The GEDCOM Validator

The GEDCOM Validator

What is the Gigatrees GEDCOM Validator?

The Gigatrees GEDCOM Validator (VGedX) is a free genealogy application that can be used to validate your GEDCOM file against the GEDCOM standard. The application supports, and is compliant with, GEDCOM versions 5.5 Rev. 1 (January 2, 1996), 5.5 Rev. 2 (January 10, 1996), 5.5.1 and 5.6, as well as various file encodings and character sets (ANSI, UTF-8, UTF-16, ASCII, Extended ASCII and UNICODE). The application will generate a full and informative validation report in HTML format.

If you are using , then this validator is unneccessary. Gigatrees performs complete validation using it's expanded GEDCOM dictionary, which allows for many of the non-critical errors that may be pointed out by the more compliant, but less forgiving, Gigatrees GEDCOM validator. The Gigatrees GEDCOM Validator is only needed if you are attempting to import your GEDCOM file into an application other than Gigatrees.

Screenshots

The following sample screenshots are taken from the configuration interface.
"Main Screen"
Main Screen
"File Menu"
File Menu
"Main Screen (filled in)"
Main Screen (filled in)
"Options Menu"
Options Menu
"Translation Options"
Translation Options
"Translation Options (for Dutch)"
Translation Options (for Dutch)
"Validation Options"
Validation Options
"Validation Options (with help)"
Validation Options (with help)
"Run Menu"
Run Menu
"View Menu"
View Menu
"Help Menu"
Help Menu
The following sample screenshot is taken from a sample report.
"Sample Report"
Sample Report
The following sample screenshot is taken from a sample report translated into dutch.
"Sample Report (in Dutch)"
Sample Report (in Dutch)

The Gigatrees GEDCOM Validator is useful for genealogists and family historians who export GEDCOM files from their genealogy applications with the purpose of importing those files into an application by another vendor. It is an unfortunate reality that many applications do not follow the GEDCOM standard when exporting GEDCOM files, increasing the likelihood that their GEDCOM file will not import correctly into the other vendor's application. It is also an unfortunate reality that many applications do not inform their users when discarding non-standard GEDCOM fields due to an importing error. When this happens, many users are completely unaware that their data is corrupted or lost.

The Gigatrees GEDCOM Validator generates a report showing the line number, type of error, field name heirarchy and the GEDCOM data for every issue found. It also includes GEDCOM header information with the file name, encoding and character set, GEDCOM version and reported character set, and the exporting application's vendor, name and version.

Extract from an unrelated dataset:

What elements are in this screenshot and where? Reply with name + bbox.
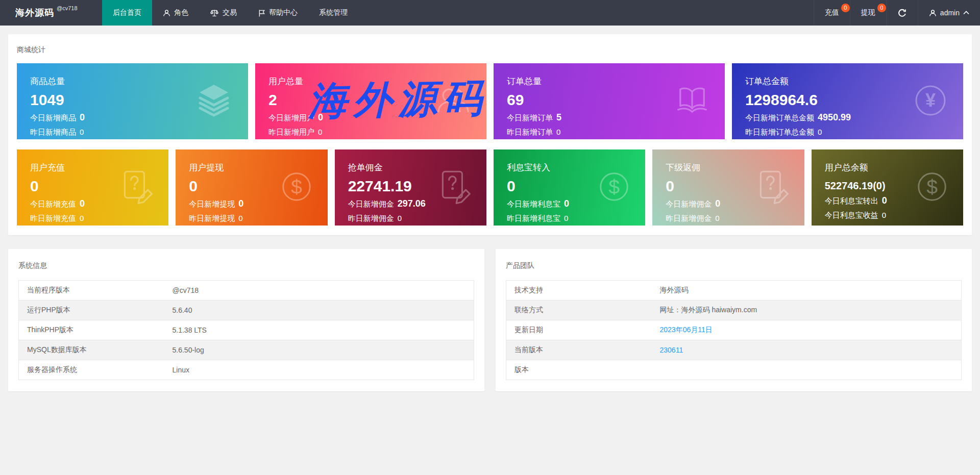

The Gigatrees GEDCOM Validator provides several configurable options for ignoring certain types of alerts and warnings (GEDCOM errors cannot be ignored). International users can also <translate> their report into a number of languages [1].

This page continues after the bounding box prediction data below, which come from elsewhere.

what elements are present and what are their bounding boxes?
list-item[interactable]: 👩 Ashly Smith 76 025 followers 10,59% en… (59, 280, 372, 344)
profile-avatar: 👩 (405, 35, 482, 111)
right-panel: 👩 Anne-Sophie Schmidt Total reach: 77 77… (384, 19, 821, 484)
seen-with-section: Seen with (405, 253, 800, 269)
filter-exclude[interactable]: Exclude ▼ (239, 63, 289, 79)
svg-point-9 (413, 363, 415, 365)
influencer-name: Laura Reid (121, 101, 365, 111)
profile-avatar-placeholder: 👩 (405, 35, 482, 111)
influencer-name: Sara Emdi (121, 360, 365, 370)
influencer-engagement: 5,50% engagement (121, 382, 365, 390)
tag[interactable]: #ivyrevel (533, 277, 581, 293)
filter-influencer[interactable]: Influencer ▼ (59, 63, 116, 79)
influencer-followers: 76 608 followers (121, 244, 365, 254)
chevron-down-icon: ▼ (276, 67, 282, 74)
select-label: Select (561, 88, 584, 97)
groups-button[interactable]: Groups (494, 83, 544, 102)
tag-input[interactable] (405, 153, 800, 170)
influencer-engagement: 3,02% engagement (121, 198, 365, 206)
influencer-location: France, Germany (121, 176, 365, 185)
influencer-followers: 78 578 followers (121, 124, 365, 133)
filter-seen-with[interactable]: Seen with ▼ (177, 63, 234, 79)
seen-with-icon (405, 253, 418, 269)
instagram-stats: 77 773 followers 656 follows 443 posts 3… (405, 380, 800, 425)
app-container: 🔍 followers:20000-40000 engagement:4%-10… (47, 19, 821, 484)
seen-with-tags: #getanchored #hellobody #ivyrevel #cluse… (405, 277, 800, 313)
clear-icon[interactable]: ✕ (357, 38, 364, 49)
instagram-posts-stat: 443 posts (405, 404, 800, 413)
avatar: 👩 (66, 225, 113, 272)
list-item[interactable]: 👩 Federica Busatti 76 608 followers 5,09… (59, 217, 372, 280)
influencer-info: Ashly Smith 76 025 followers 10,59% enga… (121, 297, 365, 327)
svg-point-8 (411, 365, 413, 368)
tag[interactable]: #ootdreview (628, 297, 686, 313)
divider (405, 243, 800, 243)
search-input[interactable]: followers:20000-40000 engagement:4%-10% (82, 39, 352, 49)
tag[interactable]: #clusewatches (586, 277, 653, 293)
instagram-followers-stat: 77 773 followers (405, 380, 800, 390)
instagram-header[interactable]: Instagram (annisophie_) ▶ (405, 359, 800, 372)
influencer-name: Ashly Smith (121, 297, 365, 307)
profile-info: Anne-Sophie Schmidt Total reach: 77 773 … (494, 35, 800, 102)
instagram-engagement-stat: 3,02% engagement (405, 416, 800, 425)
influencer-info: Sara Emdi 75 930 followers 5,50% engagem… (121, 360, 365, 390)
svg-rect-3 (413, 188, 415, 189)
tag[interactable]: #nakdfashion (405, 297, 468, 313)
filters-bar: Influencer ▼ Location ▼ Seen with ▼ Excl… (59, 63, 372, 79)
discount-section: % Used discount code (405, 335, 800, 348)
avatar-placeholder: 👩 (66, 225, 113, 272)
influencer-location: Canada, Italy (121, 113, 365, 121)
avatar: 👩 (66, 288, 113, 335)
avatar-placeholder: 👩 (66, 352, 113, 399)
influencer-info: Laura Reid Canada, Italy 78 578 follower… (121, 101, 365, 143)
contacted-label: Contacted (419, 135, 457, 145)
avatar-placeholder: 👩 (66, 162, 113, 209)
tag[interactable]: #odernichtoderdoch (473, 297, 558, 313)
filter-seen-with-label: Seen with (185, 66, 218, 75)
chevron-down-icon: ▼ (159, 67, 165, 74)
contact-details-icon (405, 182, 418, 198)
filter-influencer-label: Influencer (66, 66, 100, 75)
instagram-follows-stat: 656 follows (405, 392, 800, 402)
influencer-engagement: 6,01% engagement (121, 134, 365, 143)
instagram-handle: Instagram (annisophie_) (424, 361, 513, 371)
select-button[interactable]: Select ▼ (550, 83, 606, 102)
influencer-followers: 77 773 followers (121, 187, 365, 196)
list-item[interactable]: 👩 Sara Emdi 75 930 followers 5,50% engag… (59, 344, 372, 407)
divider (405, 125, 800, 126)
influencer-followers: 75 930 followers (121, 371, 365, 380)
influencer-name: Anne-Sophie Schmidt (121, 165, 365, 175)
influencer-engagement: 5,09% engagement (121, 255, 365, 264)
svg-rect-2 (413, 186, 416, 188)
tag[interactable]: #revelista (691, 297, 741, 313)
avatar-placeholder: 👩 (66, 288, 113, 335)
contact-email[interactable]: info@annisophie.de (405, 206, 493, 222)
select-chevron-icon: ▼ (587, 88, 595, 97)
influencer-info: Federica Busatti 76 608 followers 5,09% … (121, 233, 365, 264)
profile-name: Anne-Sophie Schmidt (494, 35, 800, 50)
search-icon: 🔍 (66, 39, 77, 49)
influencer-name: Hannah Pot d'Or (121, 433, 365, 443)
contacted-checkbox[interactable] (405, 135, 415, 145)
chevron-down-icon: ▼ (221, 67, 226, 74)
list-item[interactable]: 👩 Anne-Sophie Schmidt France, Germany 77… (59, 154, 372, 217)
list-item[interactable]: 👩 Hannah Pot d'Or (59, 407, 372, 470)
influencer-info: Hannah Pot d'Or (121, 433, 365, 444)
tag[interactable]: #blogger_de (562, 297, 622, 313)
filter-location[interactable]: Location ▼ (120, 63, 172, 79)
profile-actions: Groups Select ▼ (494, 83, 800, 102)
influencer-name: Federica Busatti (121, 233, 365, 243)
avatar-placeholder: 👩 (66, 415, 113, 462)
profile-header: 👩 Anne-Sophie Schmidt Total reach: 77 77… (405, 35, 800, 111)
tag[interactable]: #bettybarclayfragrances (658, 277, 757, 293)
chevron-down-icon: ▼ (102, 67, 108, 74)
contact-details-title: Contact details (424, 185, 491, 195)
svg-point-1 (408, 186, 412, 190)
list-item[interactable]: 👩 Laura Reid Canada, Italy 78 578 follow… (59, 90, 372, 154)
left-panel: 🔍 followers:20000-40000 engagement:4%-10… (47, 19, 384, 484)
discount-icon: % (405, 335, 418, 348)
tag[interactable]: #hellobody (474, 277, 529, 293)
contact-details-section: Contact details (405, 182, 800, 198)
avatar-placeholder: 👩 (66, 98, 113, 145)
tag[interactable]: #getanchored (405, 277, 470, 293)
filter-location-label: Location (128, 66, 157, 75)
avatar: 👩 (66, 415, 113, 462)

The Gigatrees GEDCOM Validator runs under Microsoft x64 only. It will not run natively under Windows WIN32, MacOS, Linux, Android, IOS, or any other operating system. That being said, some users have run it successfully under MacOS using a <virtual Windows machine>. The Gigatrees GEDCOM Validator includes two executables, a configuration interface (CI) and a command line interface (CLI). The configuration interface is used to load, modify and save the configuration file and to launch the CLI. For advanced uses, the CLI can run independantly from the command line or in a batch file. The configuration interface includes detailed descriptions for each option, which can be viewed when clicking on the option name. There is an administrative <Dashboard> that includes some statistics associated with your builds, along with the latest news, revision history and other useful features. You will need to sign-in to access your personalized statistics. To sign-in, you will need your email and application id. You can find the application id at the top of your build log or by double-clicking on gigatrees-cli.exe, which can be found in your installation folder. Your application id will act as an access code to the dashboard, so please keep it private, it cannot be easily changed.


Upgrading

The Gigatrees GEDCOM Validator does not require the previous version to be uninstalled. You may copy over the previous installation, however doing so may overwrite previously modified configuration files. So please backup up your configuration files first.


Installing

To install the Gigatrees GEDCOM Validator, <download> the latest version and extract the downloaded file into a folder of your choice. The extracted files will be installed into a gigatrees-validator subfolder. The application is a standalone program and does not require separate installation files nor does it modify the system registry. It should be installed only onto a Windows x64 operating system.


Uninstalling

To uninstall the Gigatrees GEDCOM Validator, simply delete the installation folder.


Running

Start the program by double clicking on (vgedx.exe). On the main screen you can enter or browse to the names to your GEDCOM file and output path. There are additional items that can be configured using the Options menu. Once the GEDCOM file and output path have been set, save your configuration from the File menu and then launch the application from the Run menu (hotkeys: F2 F5). When the application is launched it will create a batch file in the same folder as your executable, and then run that batch file in a separate command window. The batch file will be given the same base name as your configuration file. If you did not create or save a configuration file yet, it will save your configuration as undefined.xml and put it into the same folder as your executable. Once the application finishes, the build report and the validation report can be accessed using the View menu.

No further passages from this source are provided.